あの男が、スポーツ映画に帰ってきた。

『フィールド・オブ・ドリームス』でトウモロコシ畑に野球場を作り、
『さよならゲーム』ではマイナーリーグで苦悩するベテラン捕手を、
『ティン・カップ』では落ち目のプロゴルファーを、
『ラブ・オブ・ザ・ゲーム』ではメジャーのベテランスター選手を演じた男。

ケビン・コスナーほど、スポーツ映画であたり役を演じてきた俳優を他に知らない。

一般的には『ボディガード』『ダンス・ウィズ・ウルブズ』『ウォーターワールド』などの大作映画の印象が強いだろうが、私にとって彼は、稀代のスポーツ映画俳優だ。

そんなケビン・コスナーが新たに主演を務めたスポーツ映画が『ドラフト・デイ』。アメリカ最大のスポーツイベント「スーパーボウル」の開催にあわせるように、先週から日本でも公開されている。

ケビン・コスナーの役どころは、NFLに所属する弱小チームの再建を託されたゼネラルマネージャー(GM)だ。

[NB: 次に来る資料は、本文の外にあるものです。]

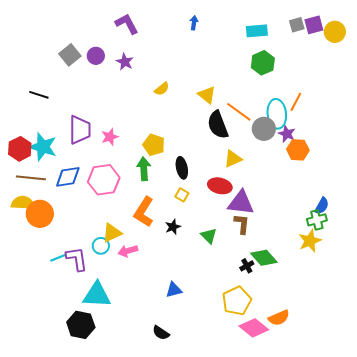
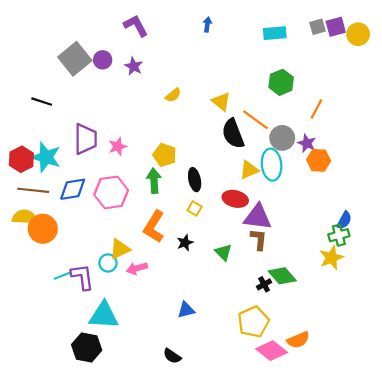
gray square: (70, 55) -> (75, 59), size x1.4
green hexagon: (263, 63) -> (281, 82), moved
cyan ellipse: (277, 114) -> (272, 165), moved

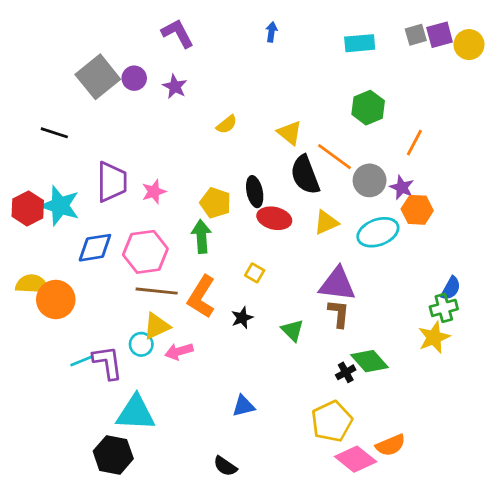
cyan ellipse: (272, 165) -> (378, 232), moved, turned 76
black ellipse: (195, 180) -> (255, 192), moved
brown line: (33, 190) -> (157, 291), moved
red ellipse: (235, 199) -> (274, 218), moved

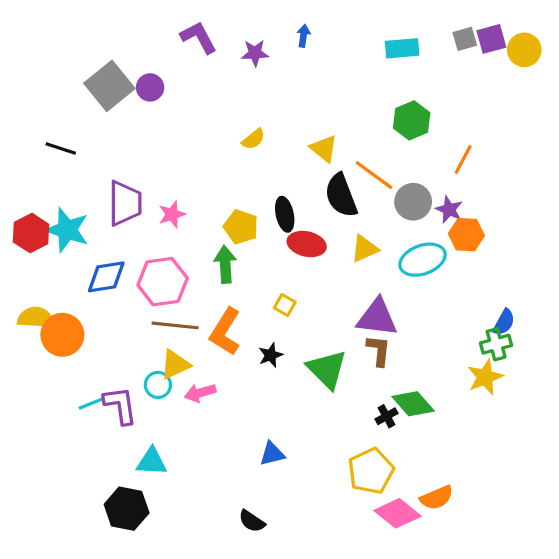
purple star: (175, 87) -> (255, 53), moved, turned -30
green triangle: (292, 330) -> (327, 369), size x1.6
cyan triangle: (136, 413) -> (152, 462), size x0.7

選手獲得の総責任者であるGMが、チームのオーナーや監督との間で板挟みにあい、他チームのGMと牽制し合い・騙し合い、ドラフト候補選手からの売り込み電話に対応し、ファンからの厳しい視線にさらされる。気持ちに余裕がないからこそ、家族の問題も浮き彫りとなる。その苦悩の果てに、ドラフトでどんな決断を下すのか……ドラフトが始まる12時間前から、刻一刻と状況が変化する中での心理戦、情報戦が見どころだ。

この映画に関して、2011年にヒットした映画『マネーボール』のアメフト版、と表現される場合がある。まあ、どちらもチームのGMが主人公だし、弱小チームをどう立て直すか、という部分ではあながち間違いではない。